**WHAT THE EXERCISE ASKS:** Check every line of the data below for the word "Passcode". Copy the ones that have it.

**RECORD SET:**
>>

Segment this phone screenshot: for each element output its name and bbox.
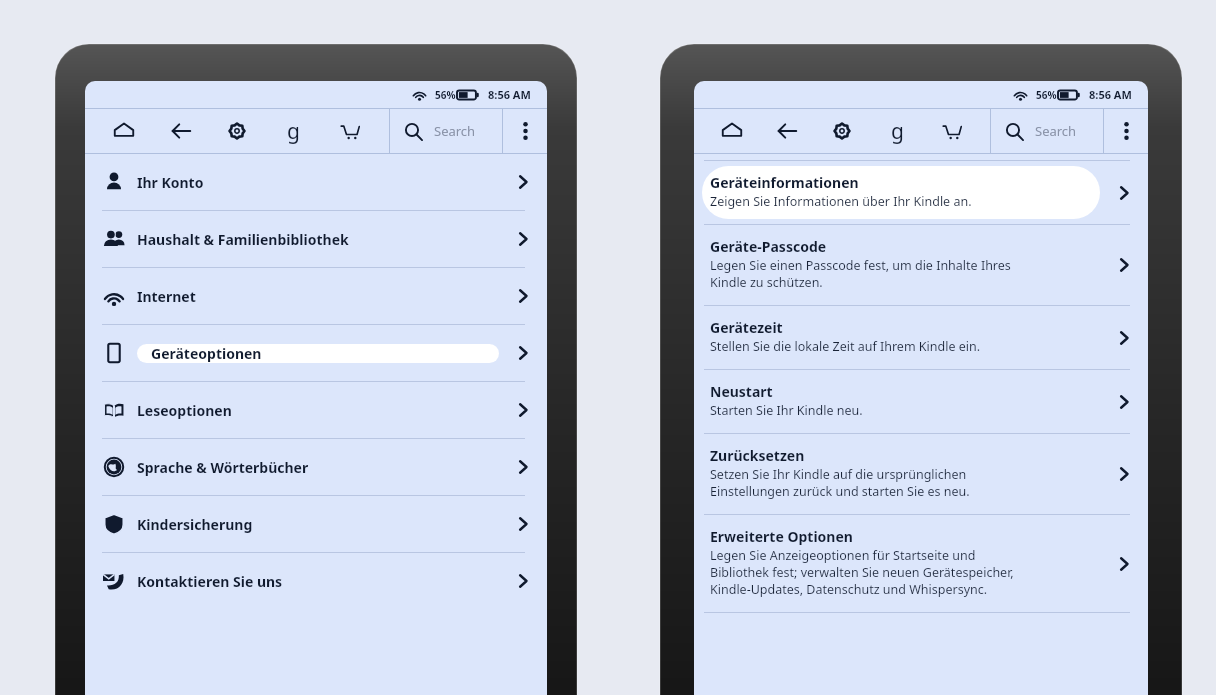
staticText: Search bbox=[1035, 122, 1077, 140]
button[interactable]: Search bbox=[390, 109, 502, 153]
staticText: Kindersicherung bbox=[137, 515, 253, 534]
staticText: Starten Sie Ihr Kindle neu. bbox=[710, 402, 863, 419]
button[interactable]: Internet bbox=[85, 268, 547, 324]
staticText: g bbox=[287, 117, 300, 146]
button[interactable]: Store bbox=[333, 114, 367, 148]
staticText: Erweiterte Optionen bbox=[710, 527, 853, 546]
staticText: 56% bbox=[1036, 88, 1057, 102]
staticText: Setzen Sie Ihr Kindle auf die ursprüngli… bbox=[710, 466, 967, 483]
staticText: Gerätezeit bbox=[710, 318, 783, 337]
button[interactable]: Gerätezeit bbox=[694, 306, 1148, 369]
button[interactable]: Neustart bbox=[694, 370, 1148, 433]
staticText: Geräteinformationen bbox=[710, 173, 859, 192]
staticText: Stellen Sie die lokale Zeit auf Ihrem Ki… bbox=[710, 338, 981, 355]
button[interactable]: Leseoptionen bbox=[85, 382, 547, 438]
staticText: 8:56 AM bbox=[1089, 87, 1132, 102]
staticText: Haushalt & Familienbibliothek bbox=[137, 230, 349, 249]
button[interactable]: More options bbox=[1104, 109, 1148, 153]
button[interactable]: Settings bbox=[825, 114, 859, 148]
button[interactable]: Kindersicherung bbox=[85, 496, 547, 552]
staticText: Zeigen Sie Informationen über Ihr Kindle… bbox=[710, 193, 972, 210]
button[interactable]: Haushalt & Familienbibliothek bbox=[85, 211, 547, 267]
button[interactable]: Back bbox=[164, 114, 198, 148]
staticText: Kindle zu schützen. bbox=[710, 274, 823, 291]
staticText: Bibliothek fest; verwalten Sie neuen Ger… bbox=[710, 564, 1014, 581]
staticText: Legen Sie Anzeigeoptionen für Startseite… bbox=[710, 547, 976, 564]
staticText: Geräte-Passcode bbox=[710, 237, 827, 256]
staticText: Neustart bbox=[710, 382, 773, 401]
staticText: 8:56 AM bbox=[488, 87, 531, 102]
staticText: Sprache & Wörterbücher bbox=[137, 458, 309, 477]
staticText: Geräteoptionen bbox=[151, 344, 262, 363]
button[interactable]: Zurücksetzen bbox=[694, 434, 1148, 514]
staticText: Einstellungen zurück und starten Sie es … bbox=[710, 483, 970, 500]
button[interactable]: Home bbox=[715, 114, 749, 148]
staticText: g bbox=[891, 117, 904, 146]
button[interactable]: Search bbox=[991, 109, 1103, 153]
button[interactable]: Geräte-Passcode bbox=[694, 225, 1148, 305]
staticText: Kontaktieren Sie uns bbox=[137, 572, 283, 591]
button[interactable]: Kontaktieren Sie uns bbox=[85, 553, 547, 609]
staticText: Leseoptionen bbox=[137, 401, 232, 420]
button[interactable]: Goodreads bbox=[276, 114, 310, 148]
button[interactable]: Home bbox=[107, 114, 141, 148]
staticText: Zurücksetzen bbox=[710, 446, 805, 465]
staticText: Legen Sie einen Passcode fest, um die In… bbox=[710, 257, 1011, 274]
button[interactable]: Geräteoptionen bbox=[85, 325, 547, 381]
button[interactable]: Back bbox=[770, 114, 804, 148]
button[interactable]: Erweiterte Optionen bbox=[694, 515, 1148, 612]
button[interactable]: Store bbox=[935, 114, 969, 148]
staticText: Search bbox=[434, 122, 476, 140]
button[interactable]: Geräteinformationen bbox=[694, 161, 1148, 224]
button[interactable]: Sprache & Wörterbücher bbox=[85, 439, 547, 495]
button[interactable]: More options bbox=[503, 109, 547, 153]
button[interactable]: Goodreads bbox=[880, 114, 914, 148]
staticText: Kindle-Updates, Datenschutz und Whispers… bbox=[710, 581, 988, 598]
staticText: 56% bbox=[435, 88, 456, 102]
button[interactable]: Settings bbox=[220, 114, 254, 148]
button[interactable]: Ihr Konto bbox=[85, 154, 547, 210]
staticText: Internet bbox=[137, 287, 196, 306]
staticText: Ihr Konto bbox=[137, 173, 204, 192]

<<

**ANSWER SECTION:**
staticText: Geräte-Passcode bbox=[710, 237, 827, 256]
button[interactable]: Geräte-Passcode bbox=[694, 225, 1148, 305]
staticText: Legen Sie einen Passcode fest, um die In… bbox=[710, 257, 1011, 274]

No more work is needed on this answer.